[[ SOURCE DATA open ]]

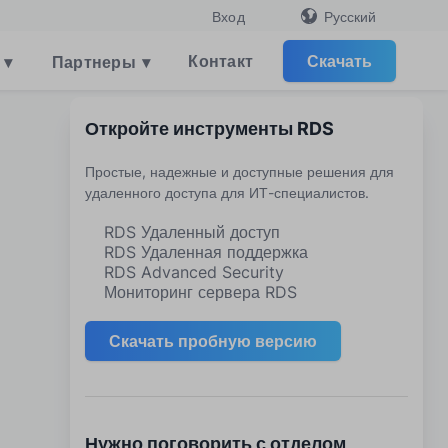
Русский
Вход
Контакт
Скачать
▾
Партнеры
▾
Откройте инструменты RDS
Простые, надежные и доступные решения для
удаленного доступа для ИТ-специалистов.
RDS Удаленный доступ
RDS Удаленная поддержка
RDS Advanced Security
Мониторинг сервера RDS
Скачать пробную версию
Нужно поговорить с отделом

[[ SOURCE DATA closed ]]

● AIM OF THE TASK:
Would you repeat the material exactly, keeping out any pictures?

● EXERCISE ANSWER:
Русский
Вход
Контакт
Скачать
▾
Партнеры
▾
Откройте инструменты RDS
Простые, надежные и доступные решения для
удаленного доступа для ИТ-специалистов.
RDS Удаленный доступ
RDS Удаленная поддержка
RDS Advanced Security
Мониторинг сервера RDS
Скачать пробную версию
Нужно поговорить с отделом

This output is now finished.